When we run the predict
method, TensorFlow.js will return an array of predictions, each with a className
and a probability
. The className
is the name of the class that the model predicts the image belongs to, and the probability
is the confidence that the model has in that prediction.
In the example above, we're using a pre-trained model to make predictions on an image. But what if we want to make predictions on a live webcam feed?

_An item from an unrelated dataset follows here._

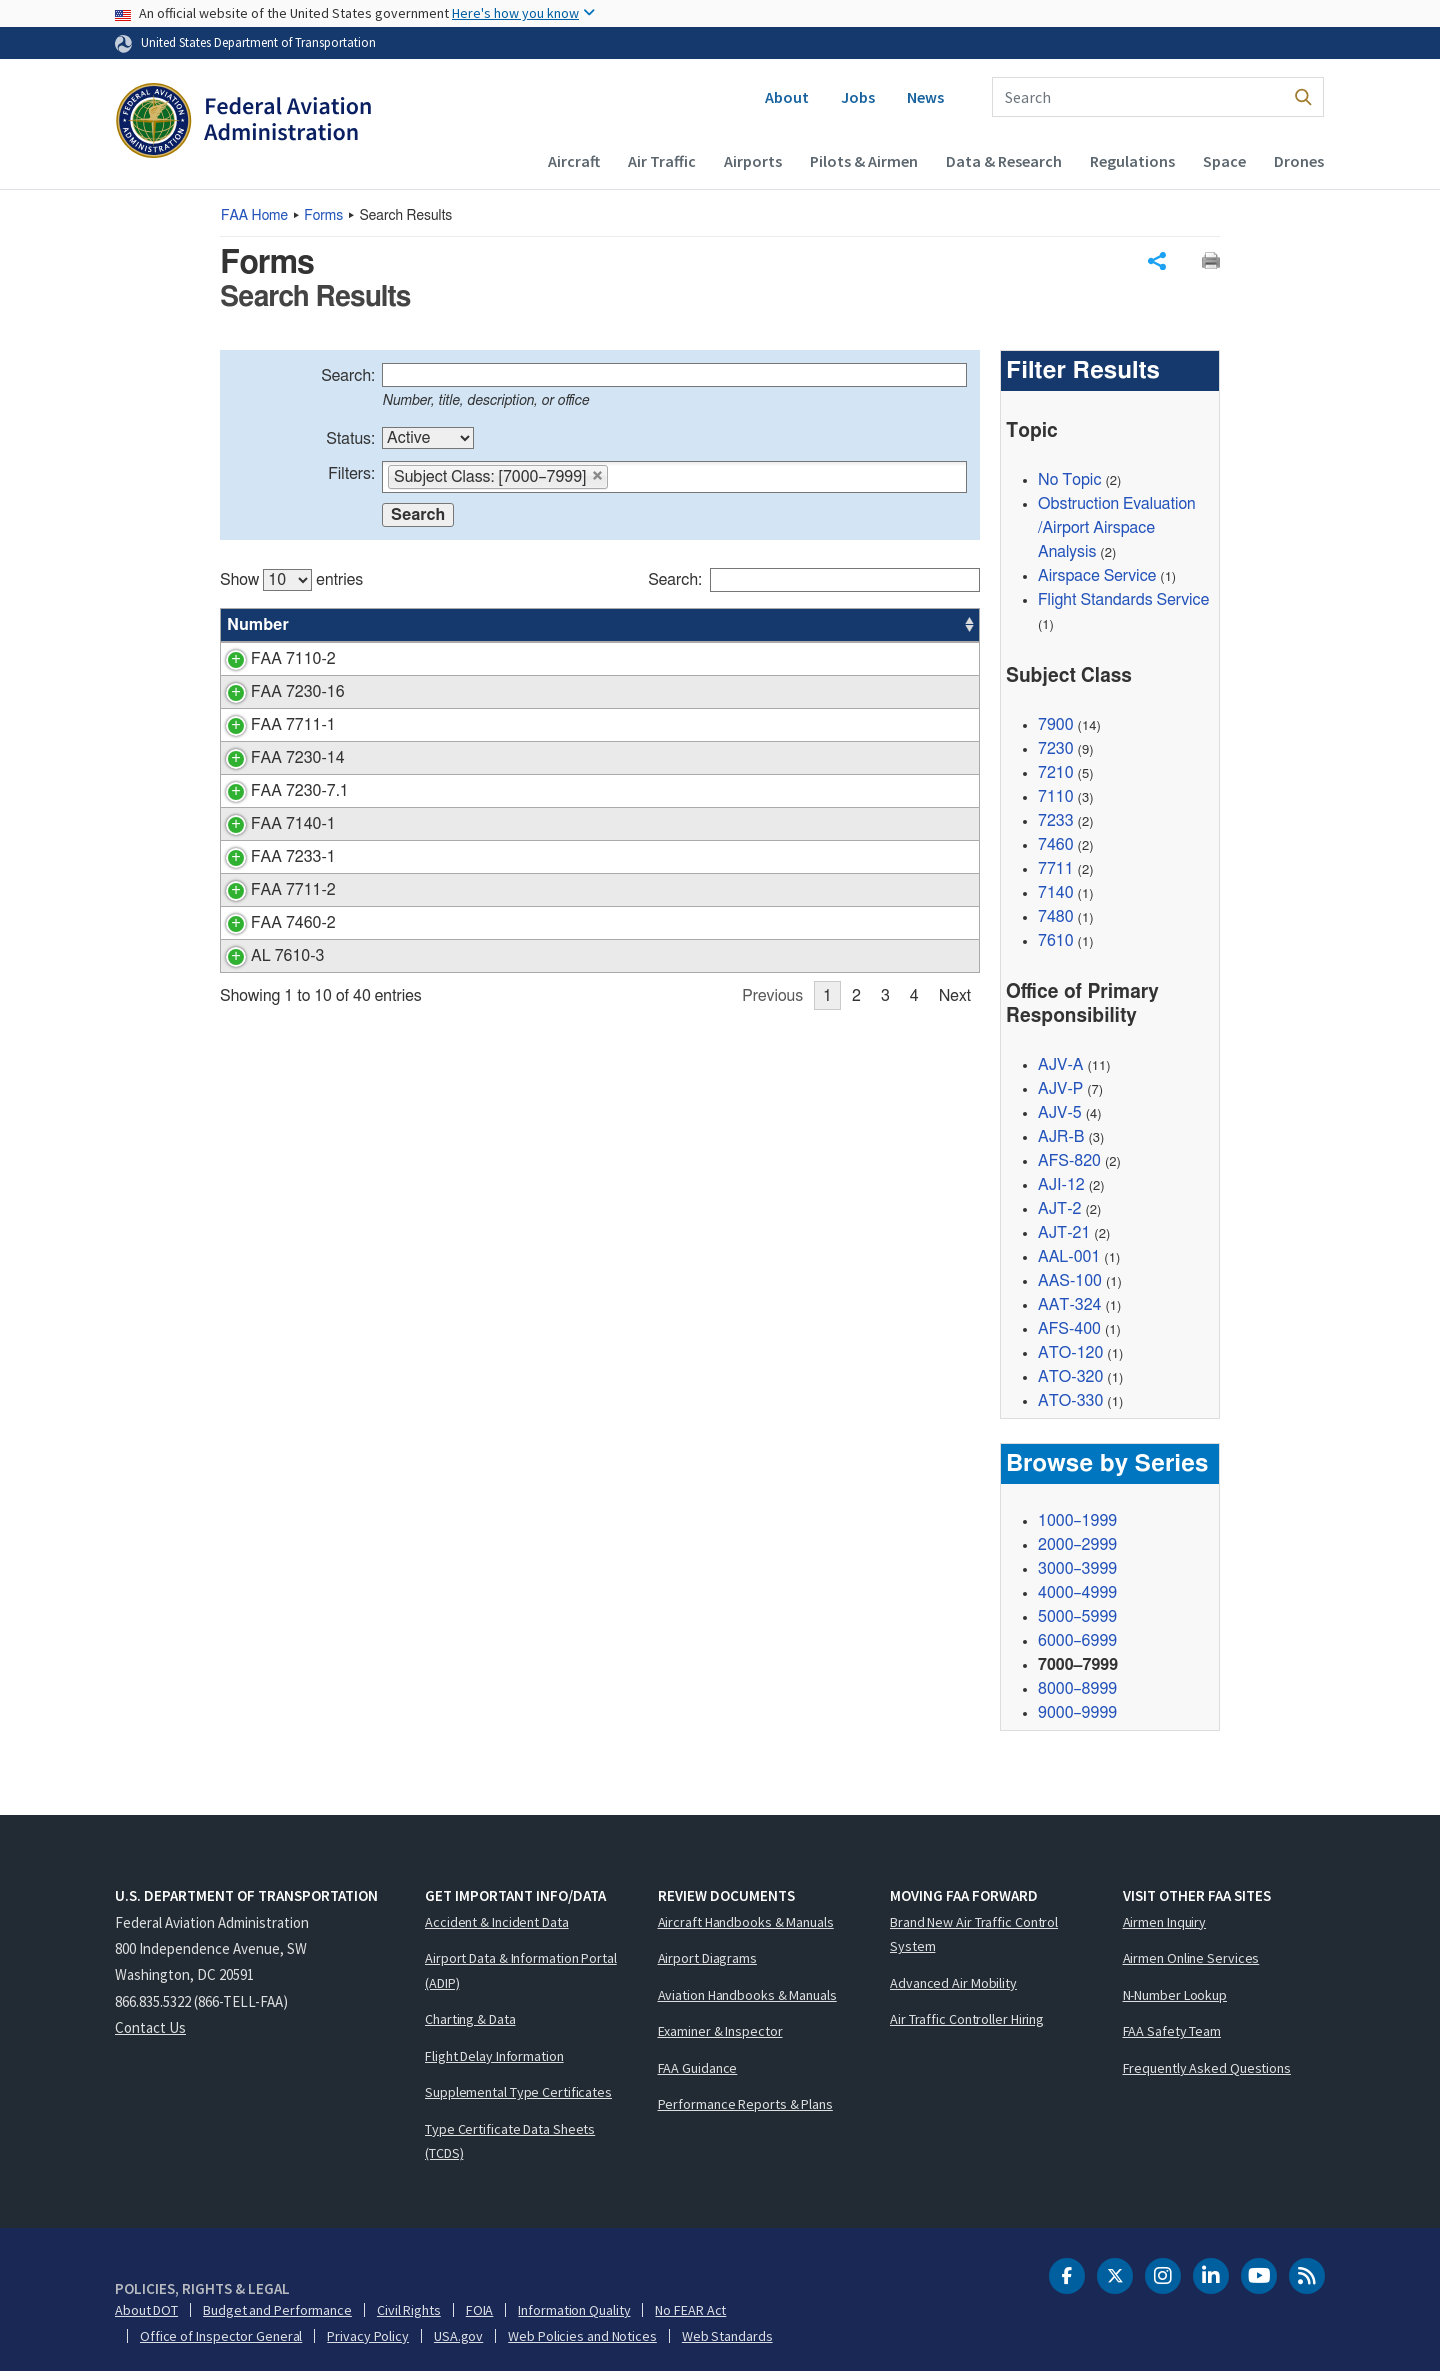  What do you see at coordinates (518, 2093) in the screenshot?
I see `Supplemental Type Certificates` at bounding box center [518, 2093].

To do this, we'll need to use the tf.data
and tf.layers
APIs.
First, we'll create a webcam
object. This will be used to capture the live webcam feed:
const webcam = new tf.data.webcam(document.getElementById('webcam'));
Next, we'll create a convolutional
layer. This layer will be used to process the live webcam feed:
const layer = tf.layers.conv2d({
kernelSize: 5,
filters: 20,
strides: 1,
activation: 'relu',
kernelInitializer: 'varianceScaling',
inputShape: [28, 28, 1]
});
Now we'll create a function
that will be used to make predictions on the live webcam feed. This function will take in an image, process it through the convolutional
layer, and return a prediction:
async function predict(image) {
// Make a prediction through the model on the image.
const predictions = await model.predict(image);
// Return the highest confidence prediction.
return predictions.as1D().argMax();
}
Finally, we'll create a loop
that will continuously make predictions on the live webcam feed:
while (true) {
// Get the next image from the webcam.
const img = await webcam.capture();
// Get the prediction from our model.
const prediction = await predict(img);
// Convert the prediction into a human-readable string.
const classNames = ['daisy', 'tulip', 'sunflower', 'dandelion', 'roses'];
const className = classNames[prediction.dataSync()[0]];
// Display the string on the page.
document.getElementById('prediction').innerText = className;
// Dispose the image when we're done.
img.dispose();
// Give some breathing room by waiting for the next animation frame to
// fire before making another prediction.
await tf.nextFrame();
}
In this post, we've seen how to use TensorFlow.js and Node.js to build an image classification model. We've also seen how to use the model to make predictions on a live webcam feed.